AIM OF THE TASK: Keep the pictures out. Restate the entries below word for word.
--- EXTRACTED MATERIAL ---
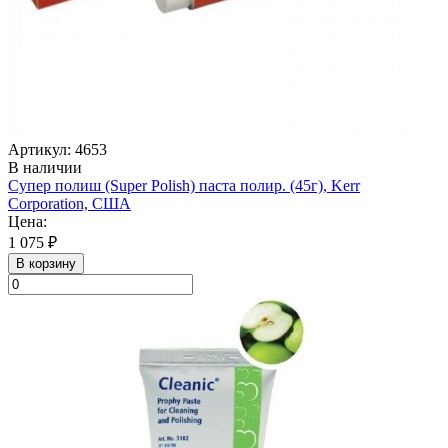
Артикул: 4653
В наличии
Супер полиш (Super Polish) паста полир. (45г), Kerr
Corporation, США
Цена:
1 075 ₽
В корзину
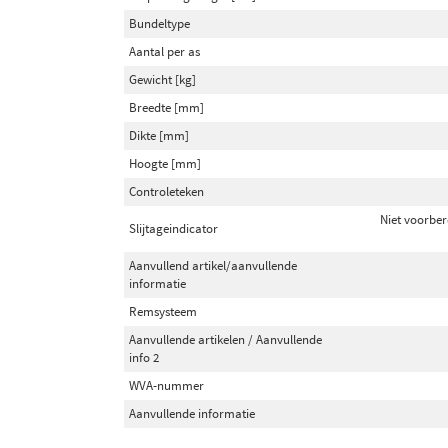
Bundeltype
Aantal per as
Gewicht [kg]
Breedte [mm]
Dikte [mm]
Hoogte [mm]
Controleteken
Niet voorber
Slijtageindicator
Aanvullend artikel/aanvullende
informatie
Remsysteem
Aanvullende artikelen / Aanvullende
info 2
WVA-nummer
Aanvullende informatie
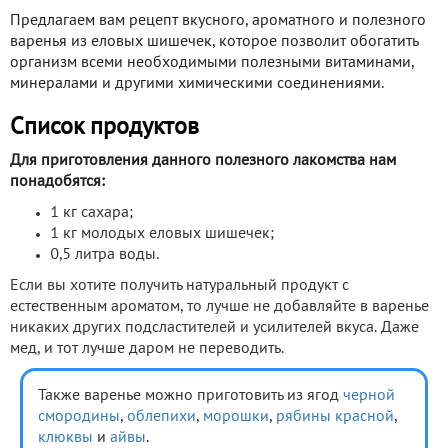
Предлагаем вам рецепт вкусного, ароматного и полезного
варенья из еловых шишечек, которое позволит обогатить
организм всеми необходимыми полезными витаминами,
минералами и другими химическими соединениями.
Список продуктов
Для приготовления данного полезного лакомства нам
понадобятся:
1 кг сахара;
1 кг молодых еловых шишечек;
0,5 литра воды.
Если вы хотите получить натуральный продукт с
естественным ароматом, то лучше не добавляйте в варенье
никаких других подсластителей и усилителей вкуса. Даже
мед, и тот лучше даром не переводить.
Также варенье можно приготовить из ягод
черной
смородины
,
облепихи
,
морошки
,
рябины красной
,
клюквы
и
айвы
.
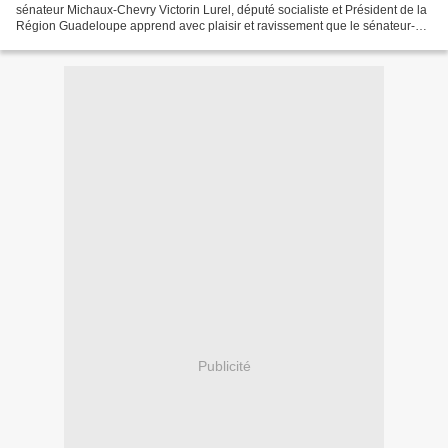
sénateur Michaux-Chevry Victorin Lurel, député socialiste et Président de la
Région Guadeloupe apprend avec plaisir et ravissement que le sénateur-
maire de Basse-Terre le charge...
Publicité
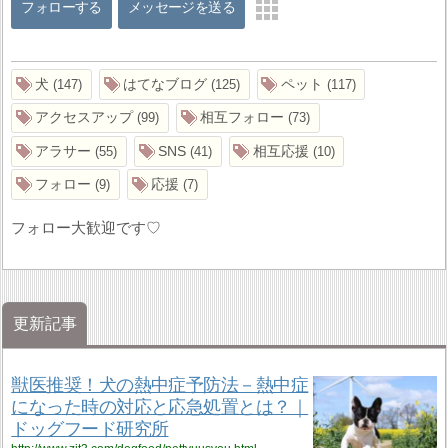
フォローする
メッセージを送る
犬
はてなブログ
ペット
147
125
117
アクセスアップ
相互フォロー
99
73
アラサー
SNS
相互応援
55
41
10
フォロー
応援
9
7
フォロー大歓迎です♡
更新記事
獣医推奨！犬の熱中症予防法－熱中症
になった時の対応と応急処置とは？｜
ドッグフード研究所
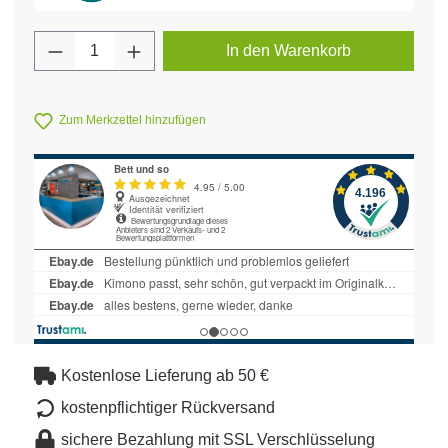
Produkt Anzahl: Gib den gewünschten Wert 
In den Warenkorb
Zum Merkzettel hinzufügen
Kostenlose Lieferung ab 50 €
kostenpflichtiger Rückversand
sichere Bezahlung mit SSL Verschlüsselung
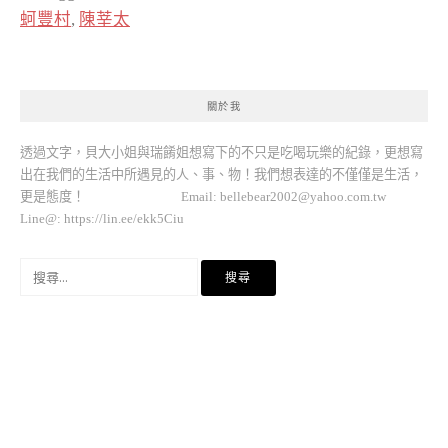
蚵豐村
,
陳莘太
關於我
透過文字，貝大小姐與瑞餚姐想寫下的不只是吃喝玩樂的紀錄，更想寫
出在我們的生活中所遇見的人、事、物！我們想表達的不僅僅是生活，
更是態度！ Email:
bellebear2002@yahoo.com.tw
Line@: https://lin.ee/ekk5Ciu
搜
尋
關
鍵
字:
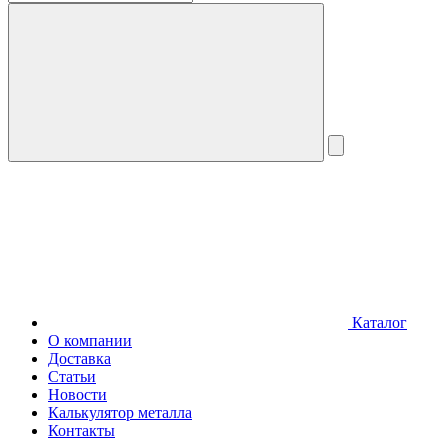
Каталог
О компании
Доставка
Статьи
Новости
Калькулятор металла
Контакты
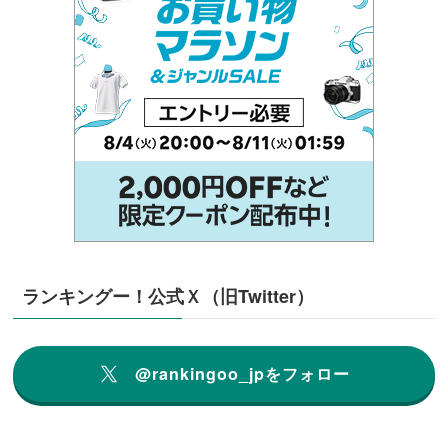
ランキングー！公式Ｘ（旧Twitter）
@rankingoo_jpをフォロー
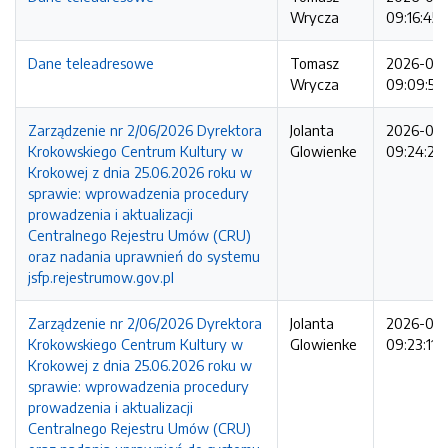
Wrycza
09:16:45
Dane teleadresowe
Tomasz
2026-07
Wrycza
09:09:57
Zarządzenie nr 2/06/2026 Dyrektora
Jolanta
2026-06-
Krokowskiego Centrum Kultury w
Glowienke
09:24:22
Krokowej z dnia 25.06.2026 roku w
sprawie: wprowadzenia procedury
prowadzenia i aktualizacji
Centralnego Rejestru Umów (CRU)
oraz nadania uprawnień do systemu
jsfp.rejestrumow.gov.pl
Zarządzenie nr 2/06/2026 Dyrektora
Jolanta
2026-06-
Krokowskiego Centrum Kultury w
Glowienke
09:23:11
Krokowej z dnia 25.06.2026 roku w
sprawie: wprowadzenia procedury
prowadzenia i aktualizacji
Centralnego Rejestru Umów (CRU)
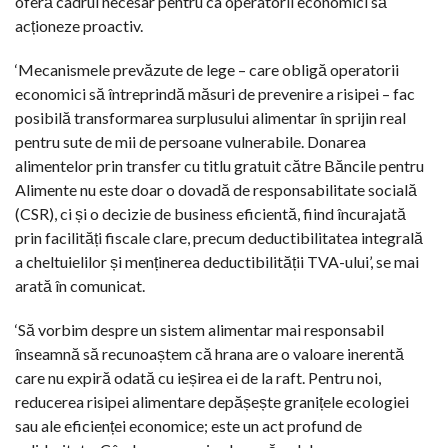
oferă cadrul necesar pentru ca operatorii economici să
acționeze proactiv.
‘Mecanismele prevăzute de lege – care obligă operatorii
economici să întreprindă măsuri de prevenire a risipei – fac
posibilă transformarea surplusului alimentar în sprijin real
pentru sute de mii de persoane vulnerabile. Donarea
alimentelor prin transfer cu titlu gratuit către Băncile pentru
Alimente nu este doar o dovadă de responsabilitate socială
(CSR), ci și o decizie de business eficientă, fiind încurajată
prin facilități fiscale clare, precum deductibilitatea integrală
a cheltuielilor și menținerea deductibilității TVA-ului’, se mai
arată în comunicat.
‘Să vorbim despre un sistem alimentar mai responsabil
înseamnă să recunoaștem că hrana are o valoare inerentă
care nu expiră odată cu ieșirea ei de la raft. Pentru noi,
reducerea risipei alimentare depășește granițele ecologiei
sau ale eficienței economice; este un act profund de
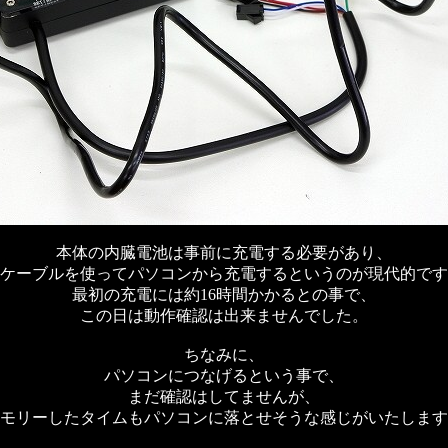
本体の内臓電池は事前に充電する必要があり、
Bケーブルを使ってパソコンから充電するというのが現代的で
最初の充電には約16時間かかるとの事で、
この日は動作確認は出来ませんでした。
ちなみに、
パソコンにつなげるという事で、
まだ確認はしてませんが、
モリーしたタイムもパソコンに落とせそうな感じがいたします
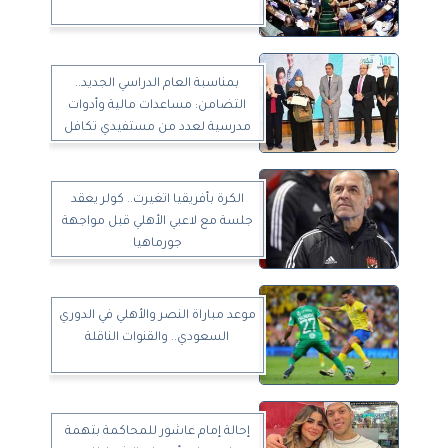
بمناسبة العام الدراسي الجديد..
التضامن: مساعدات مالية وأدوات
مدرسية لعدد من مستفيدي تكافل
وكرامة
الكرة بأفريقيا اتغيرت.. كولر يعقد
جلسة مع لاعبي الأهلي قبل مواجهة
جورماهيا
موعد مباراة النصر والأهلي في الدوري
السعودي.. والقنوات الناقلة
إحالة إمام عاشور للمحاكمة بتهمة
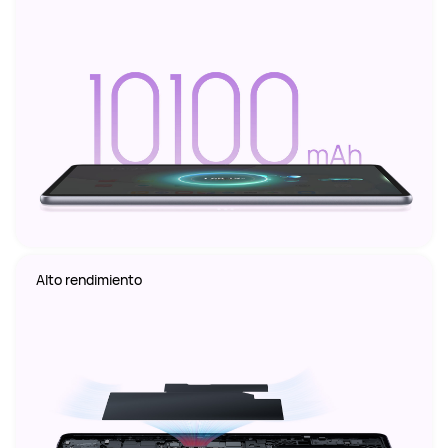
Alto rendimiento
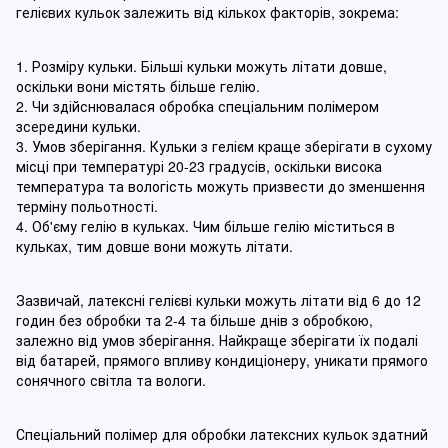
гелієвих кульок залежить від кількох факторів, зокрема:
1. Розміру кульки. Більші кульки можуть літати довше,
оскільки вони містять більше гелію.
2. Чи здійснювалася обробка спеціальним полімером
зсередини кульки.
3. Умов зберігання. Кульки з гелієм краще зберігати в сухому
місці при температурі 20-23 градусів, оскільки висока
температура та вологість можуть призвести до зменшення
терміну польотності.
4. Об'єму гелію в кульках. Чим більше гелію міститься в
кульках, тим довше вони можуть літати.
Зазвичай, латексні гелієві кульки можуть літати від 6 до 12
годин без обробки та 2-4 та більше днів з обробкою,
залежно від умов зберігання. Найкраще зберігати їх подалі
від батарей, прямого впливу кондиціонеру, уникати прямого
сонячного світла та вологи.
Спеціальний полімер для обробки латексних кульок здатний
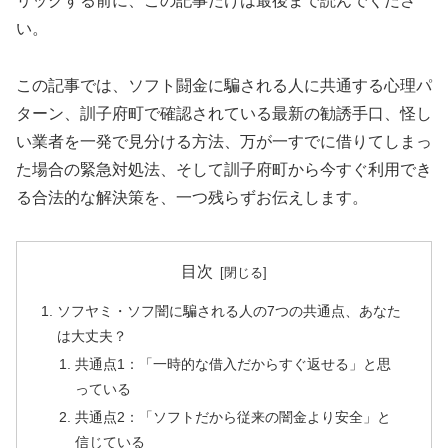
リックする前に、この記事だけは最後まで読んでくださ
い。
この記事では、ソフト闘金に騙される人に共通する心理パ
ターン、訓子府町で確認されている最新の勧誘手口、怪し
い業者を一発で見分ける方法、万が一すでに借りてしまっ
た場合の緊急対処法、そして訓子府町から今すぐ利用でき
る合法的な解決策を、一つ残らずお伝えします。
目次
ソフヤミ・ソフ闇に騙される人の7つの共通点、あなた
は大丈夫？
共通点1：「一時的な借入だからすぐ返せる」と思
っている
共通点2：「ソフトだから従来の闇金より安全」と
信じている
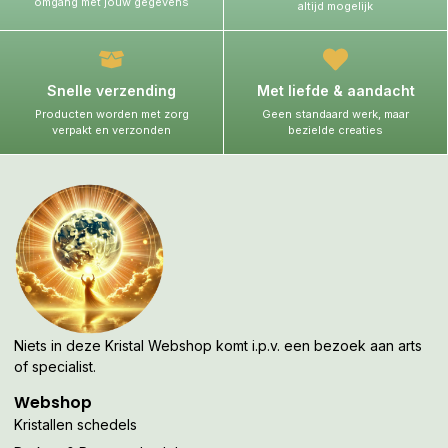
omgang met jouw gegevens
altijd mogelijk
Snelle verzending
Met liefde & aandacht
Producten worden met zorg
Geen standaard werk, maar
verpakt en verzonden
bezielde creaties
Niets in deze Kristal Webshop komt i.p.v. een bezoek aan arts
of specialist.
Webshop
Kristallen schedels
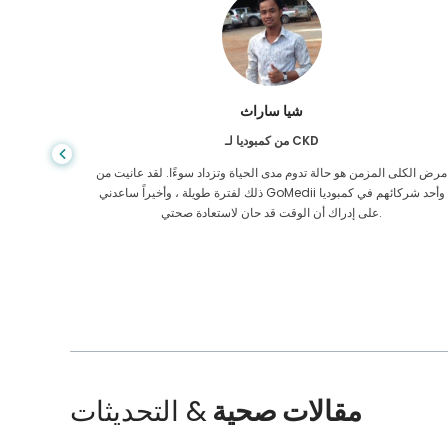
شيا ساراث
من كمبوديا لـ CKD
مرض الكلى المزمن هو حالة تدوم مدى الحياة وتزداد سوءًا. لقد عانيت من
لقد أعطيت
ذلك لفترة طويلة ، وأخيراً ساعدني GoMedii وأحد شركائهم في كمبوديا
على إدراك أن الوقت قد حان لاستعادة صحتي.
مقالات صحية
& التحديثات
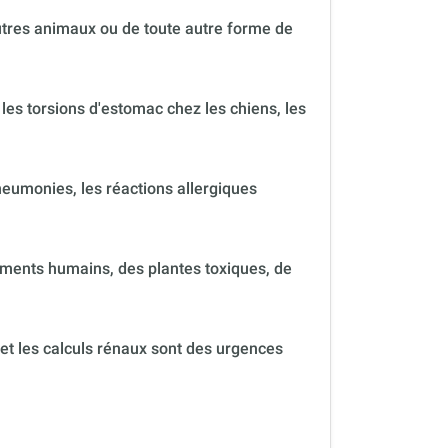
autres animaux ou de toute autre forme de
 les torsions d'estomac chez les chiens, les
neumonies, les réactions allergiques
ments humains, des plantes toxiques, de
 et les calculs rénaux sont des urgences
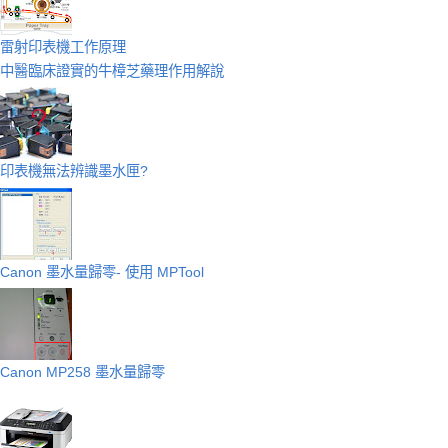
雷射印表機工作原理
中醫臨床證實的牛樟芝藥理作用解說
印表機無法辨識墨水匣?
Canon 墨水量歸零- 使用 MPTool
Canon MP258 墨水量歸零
---
WRITTEN ANSWER:
Артикул: 4653
В наличии
Супер полиш (Super Polish) паста полир. (45г), Kerr
Corporation, США
Цена:
1 075 ₽
В корзину
Bundeltype
Aantal per as
Gewicht [kg]
Breedte [mm]
Dikte [mm]
Hoogte [mm]
Controleteken
Niet voorber
Slijtageindicator
Aanvullend artikel/aanvullende
informatie
Remsysteem
Aanvullende artikelen / Aanvullende
info 2
WVA-nummer
Aanvullende informatie
Предлагаем вам рецепт вкусного, ароматного и полезного
варенья из еловых шишечек, которое позволит обогатить
организм всеми необходимыми полезными витаминами,
минералами и другими химическими соединениями.
Список продуктов
Для приготовления данного полезного лакомства нам
понадобятся:
1 кг сахара;
1 кг молодых еловых шишечек;
0,5 литра воды.
Если вы хотите получить натуральный продукт с
естественным ароматом, то лучше не добавляйте в варенье
никаких других подсластителей и усилителей вкуса. Даже
мед, и тот лучше даром не переводить.
Также варенье можно приготовить из ягод
черной
смородины
,
облепихи
,
морошки
,
рябины красной
,
клюквы
и
айвы
.
sénateur Michaux-Chevry Victorin Lurel, député socialiste et Président de la
Région Guadeloupe apprend avec plaisir et ravissement que le sénateur-
maire de Basse-Terre le charge...
Publicité
フォローする
メッセージを送る
犬
はてなブログ
ペット
147
125
117
アクセスアップ
相互フォロー
99
73
アラサー
SNS
相互応援
55
41
10
フォロー
応援
9
7
フォロー大歓迎です♡
更新記事
獣医推奨！犬の熱中症予防法－熱中症
になった時の対応と応急処置とは？｜
ドッグフード研究所
Produkt Anzahl: Gib den gewünschten Wert 
In den Warenkorb
Zum Merkzettel hinzufügen
Kostenlose Lieferung ab 50 €
kostenpflichtiger Rückversand
sichere Bezahlung mit SSL Verschlüsselung
蚵豐村
,
陳莘太
關於我
透過文字，貝大小姐與瑞餚姐想寫下的不只是吃喝玩樂的紀錄，更想寫
出在我們的生活中所遇見的人、事、物！我們想表達的不僅僅是生活，
更是態度！ Email:
bellebear2002@yahoo.com.tw
Line@: https://lin.ee/ekk5Ciu
搜
尋
關
鍵
字:
Каталог
О компании
Доставка
Статьи
Новости
Калькулятор металла
Контакты
ランキングー！公式Ｘ（旧Twitter）
@rankingoo_jpをフォロー
Wrycza
09:16:45
Dane teleadresowe
Tomasz
2026-07
Wrycza
09:09:57
Zarządzenie nr 2/06/2026 Dyrektora
Jolanta
2026-06-
Krokowskiego Centrum Kultury w
Glowienke
09:24:22
Krokowej z dnia 25.06.2026 roku w
sprawie: wprowadzenia procedury
prowadzenia i aktualizacji
Centralnego Rejestru Umów (CRU)
oraz nadania uprawnień do systemu
jsfp.rejestrumow.gov.pl
Zarządzenie nr 2/06/2026 Dyrektora
Jolanta
2026-06-
Krokowskiego Centrum Kultury w
Glowienke
09:23:11
Krokowej z dnia 25.06.2026 roku w
sprawie: wprowadzenia procedury
prowadzenia i aktualizacji
Centralnego Rejestru Umów (CRU)
oferă cadrul necesar pentru ca operatorii economici să
acționeze proactiv.
‘Mecanismele prevăzute de lege – care obligă operatorii
economici să întreprindă măsuri de prevenire a risipei – fac
posibilă transformarea surplusului alimentar în sprijin real
pentru sute de mii de persoane vulnerabile. Donarea
alimentelor prin transfer cu titlu gratuit către Băncile pentru
Alimente nu este doar o dovadă de responsabilitate socială
(CSR), ci și o decizie de business eficientă, fiind încurajată
prin facilități fiscale clare, precum deductibilitatea integrală
a cheltuielilor și menținerea deductibilității TVA-ului’, se mai
arată în comunicat.
‘Să vorbim despre un sistem alimentar mai responsabil
înseamnă să recunoaștem că hrana are o valoare inerentă
care nu expiră odată cu ieșirea ei de la raft. Pentru noi,
reducerea risipei alimentare depășește granițele ecologiei
sau ale eficienței economice; este un act profund de
本体の内臓電池は事前に充電する必要があり、
Bケーブルを使ってパソコンから充電するというのが現代的で
最初の充電には約16時間かかるとの事で、
この日は動作確認は出来ませんでした。
ちなみに、
パソコンにつなげるという事で、
まだ確認はしてませんが、
モリーしたタイムもパソコンに落とせそうな感じがいたします
بمناسبة العام الدراسي الجديد..
التضامن: مساعدات مالية وأدوات
مدرسية لعدد من مستفيدي تكافل
وكرامة
الكرة بأفريقيا اتغيرت.. كولر يعقد
جلسة مع لاعبي الأهلي قبل مواجهة
جورماهيا
موعد مباراة النصر والأهلي في الدوري
السعودي.. والقنوات الناقلة
إحالة إمام عاشور للمحاكمة بتهمة
Alto rendimiento
гелієвих кульок залежить від кількох факторів, зокрема:
1. Розміру кульки. Більші кульки можуть літати довше,
оскільки вони містять більше гелію.
2. Чи здійснювалася обробка спеціальним полімером
зсередини кульки.
3. Умов зберігання. Кульки з гелієм краще зберігати в сухому
місці при температурі 20-23 градусів, оскільки висока
температура та вологість можуть призвести до зменшення
терміну польотності.
4. Об'єму гелію в кульках. Чим більше гелію міститься в
кульках, тим довше вони можуть літати.
Зазвичай, латексні гелієві кульки можуть літати від 6 до 12
годин без обробки та 2-4 та більше днів з обробкою,
залежно від умов зберігання. Найкраще зберігати їх подалі
від батарей, прямого впливу кондиціонеру, уникати прямого
сонячного світла та вологи.
Спеціальний полімер для обробки латексних кульок здатний
リックする前に、この記事だけは最後まで読んでくださ
い。
この記事では、ソフト闘金に騙される人に共通する心理パ
ターン、訓子府町で確認されている最新の勧誘手口、怪し
い業者を一発で見分ける方法、万が一すでに借りてしまっ
た場合の緊急対処法、そして訓子府町から今すぐ利用でき
る合法的な解決策を、一つ残らずお伝えします。
目次
ソフヤミ・ソフ闇に騙される人の7つの共通点、あなた
は大丈夫？
共通点1：「一時的な借入だからすぐ返せる」と思
っている
共通点2：「ソフトだから従来の闇金より安全」と
信じている
omgang met jouw gegevens
altijd mogelijk
Snelle verzending
Met liefde & aandacht
Producten worden met zorg
Geen standaard werk, maar
verpakt en verzonden
bezielde creaties
Niets in deze Kristal Webshop komt i.p.v. een bezoek aan arts
of specialist.
Webshop
Kristallen schedels
شيا ساراث
من كمبوديا لـ CKD
مرض الكلى المزمن هو حالة تدوم مدى الحياة وتزداد سوءًا. لقد عانيت من
لقد أعطيت
ذلك لفترة طويلة ، وأخيراً ساعدني GoMedii وأحد شركائهم في كمبوديا
على إدراك أن الوقت قد حان لاستعادة صحتي.
مقالات صحية
& التحديثات
autres animaux ou de toute autre forme de
 les torsions d'estomac chez les chiens, les
neumonies, les réactions allergiques
ments humains, des plantes toxiques, de
 et les calculs rénaux sont des urgences
雷射印表機工作原理
中醫臨床證實的牛樟芝藥理作用解說
印表機無法辨識墨水匣?
Canon 墨水量歸零- 使用 MPTool
Canon MP258 墨水量歸零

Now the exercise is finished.